Inside of an object, paths are not distinguished to be inner or outer path.

So if you want specific print order, you can design and separate the two objects, and specify their print order separately.

daniel-starke commented 1 year ago

I am aware of that workaround. Nevertheless, if a human can distinguish both, a program is also able to do so. The easiest way is the scan line algorithm.

parachvte commented 1 year ago

@daniel-starke you are right.

Here is scenarios to be considered,

  1. Nested path. We can have more than 2 path embracing each other, you will want to cut from the inner most to outer most path. This can be done by classic geometric algorithms.
  2. Overlapping path. If two paths overlap each other, we can not determine which one should be the first to cut; If two path overlap each other, and shaping a closed area, if we want the closed area to be the last to cut, it's a bit difficult to deal with.
  3. Open path. It's not a different scenario than 2, both open paths and closed paths can overlap.

To detect overlapping areas, we will need to calculate cross points over scan lines, and generate even more points. I think we can do simple no-overlapping path detection (like we did for CNC), and ignore overlapping ones.

mutatrum commented 1 year ago

I ran into the same problem where I cut many small parts from a single sheet. The pathplanner cut off large segments which needed further cutting up, which resulted in misalignments.

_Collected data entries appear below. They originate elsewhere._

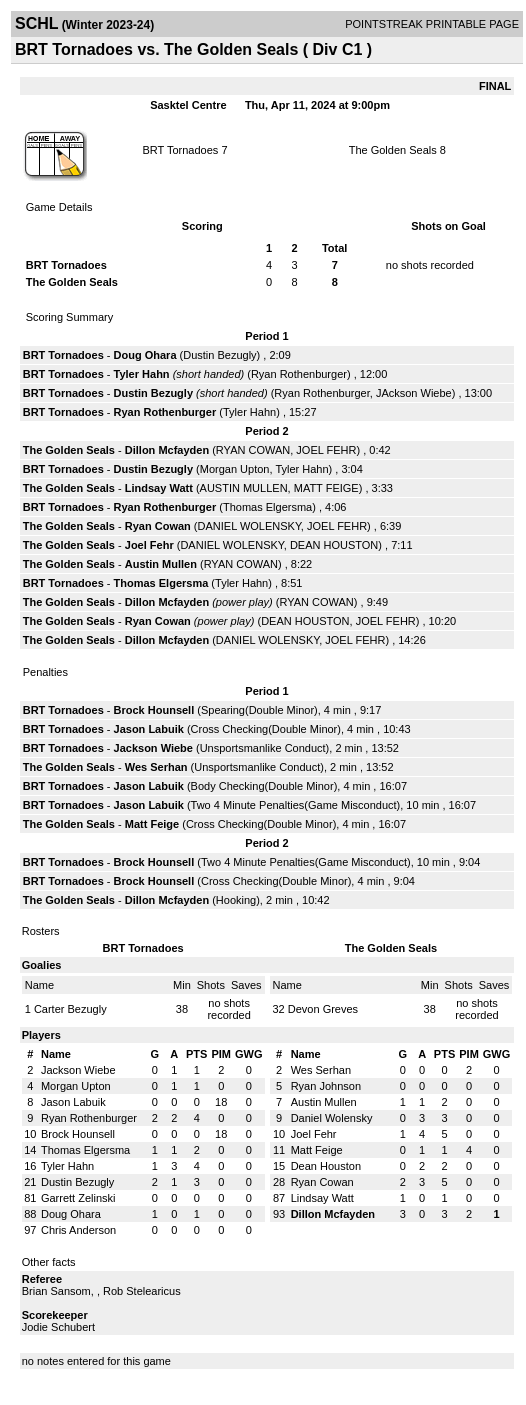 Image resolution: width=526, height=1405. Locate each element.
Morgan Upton (235, 469)
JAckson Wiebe (414, 393)
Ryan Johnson (326, 1086)
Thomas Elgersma (267, 507)
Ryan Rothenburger (299, 374)
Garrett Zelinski (78, 1198)
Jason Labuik (149, 729)
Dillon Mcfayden (167, 450)
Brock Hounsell (154, 710)
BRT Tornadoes (180, 150)
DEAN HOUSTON (334, 545)
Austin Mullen (161, 564)
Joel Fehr (149, 545)
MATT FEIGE (326, 488)
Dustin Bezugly (219, 355)
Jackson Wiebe (153, 748)
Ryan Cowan (158, 526)
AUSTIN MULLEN (244, 488)
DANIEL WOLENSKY (249, 526)
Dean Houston (326, 1166)
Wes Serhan (156, 767)
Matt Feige (152, 824)
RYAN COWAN (253, 450)
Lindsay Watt (159, 488)
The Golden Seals (393, 150)
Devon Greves (323, 1009)
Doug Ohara (145, 355)
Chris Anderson (78, 1230)
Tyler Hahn (142, 374)
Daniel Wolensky (332, 1118)
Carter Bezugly (70, 1009)
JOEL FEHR (326, 450) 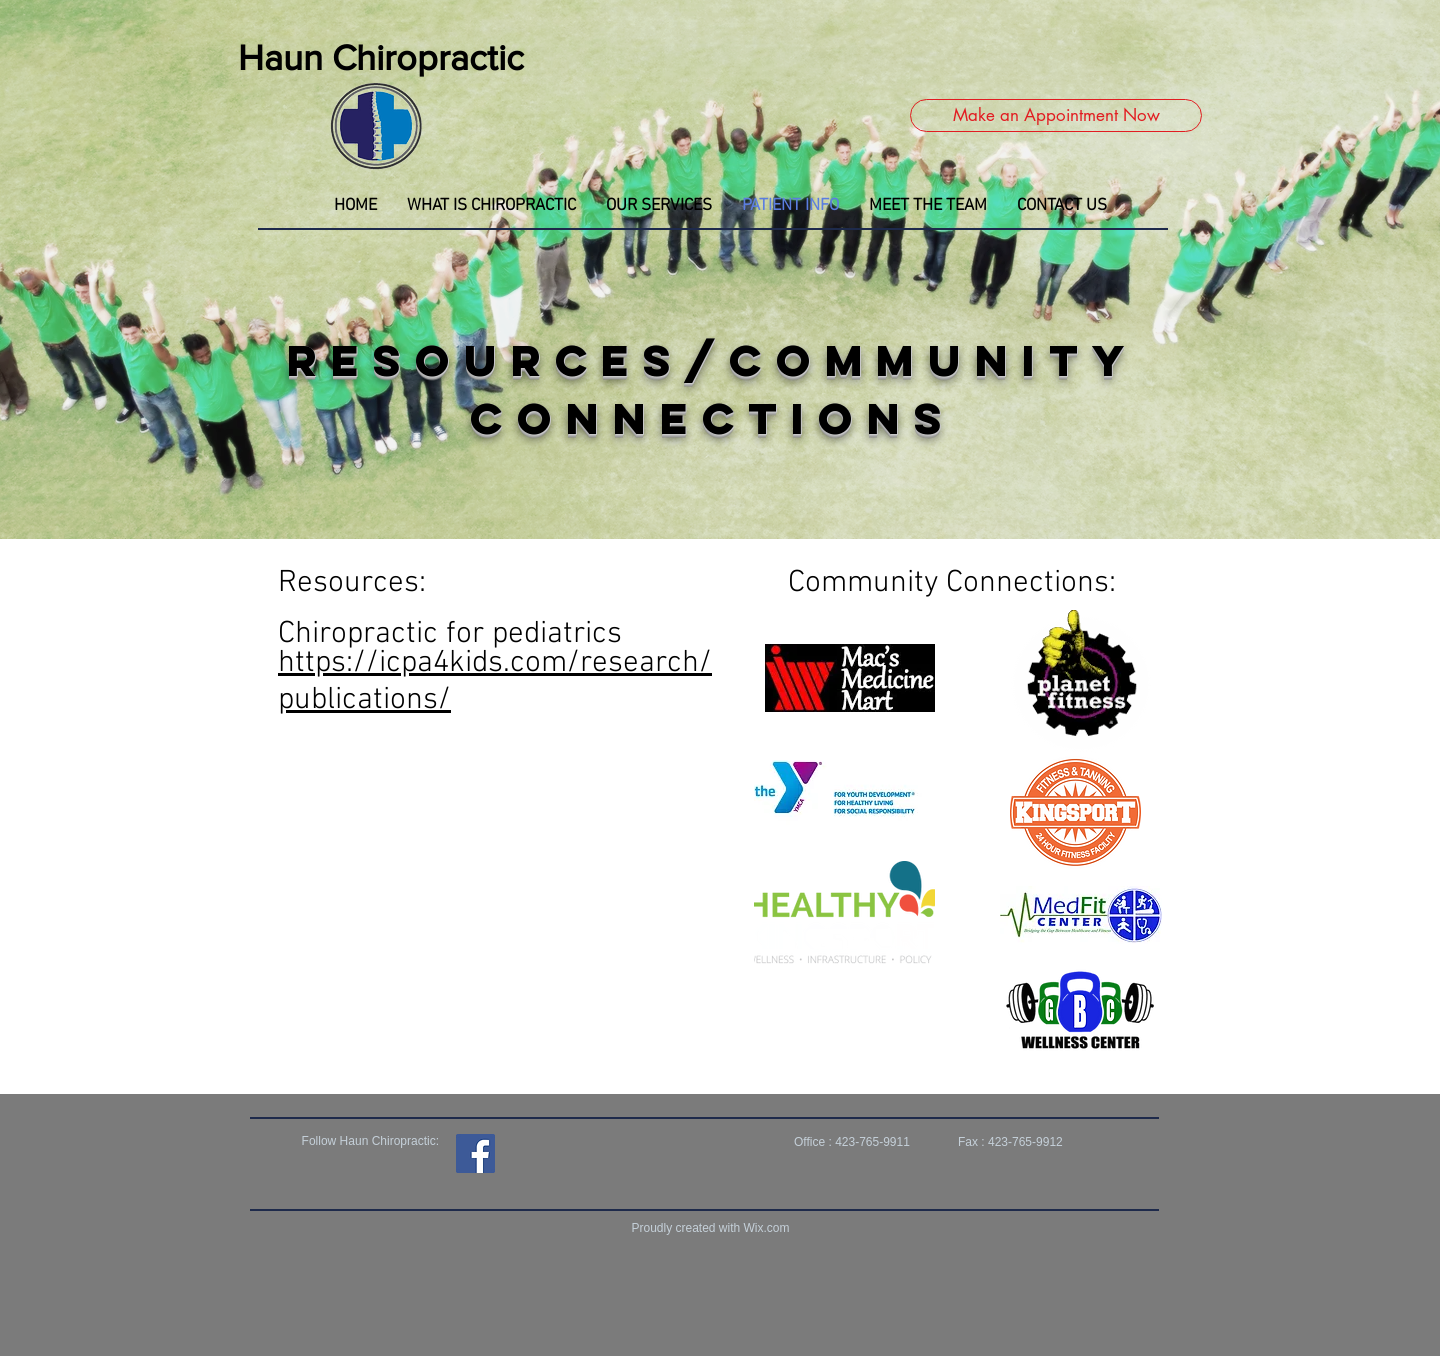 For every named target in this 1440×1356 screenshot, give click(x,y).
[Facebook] (475, 1153)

Furthermore, as the cutting started at the edge, the clamps holding down the plywood didn't serve any purpose anymore.

To solve the scenario's above, one way of solving it would be:

  1. Add intersection points for crossing paths. (optional, crossing paths would be an edge case I assume?);
  2. Start cutting in the center of the work piece;
  3. Only cut off a part that doesn't need any further cutting.
  4. It should not cut anything that doesn't add to point 3, e.g. no random cuts on other parts.

This should create a sort of spiralling path outwards, and solve the problems of premature disconnects, nested paths and overlapping paths.

Attached a file I used.

pill-cut

mutatrum commented 1 year ago

Animated preview of how Luban routed the laser cut: pills-luban

mutatrum commented 1 year ago

To have more control over the pathplanner would be highly beneficial. I've found some settings in Lightburn that would work in my case, by using the Order by Group as first priority: image Hope this helps.

Galindorf commented 1 year ago

I am adding my voice to this request. I cut lacy works in paper and when the outline is cut first of course the fan blows the pieces out of alignment. The animated preview that @mutatrum posted is ridiculous... the amount of time wasted on that pathing! Time is money when it comes to laser work, especially if you are cutting things for other people.

end-me-please commented 1 year ago

similar problem here. it seems to be impossible to cut this part properly.

disk2

viper0078 commented 1 year ago

When importing a DXF file, I would like the cut order to follow the sort order of the objects in the DXF file. Or add an option to specify this behavior. This alone will satisfy my needs.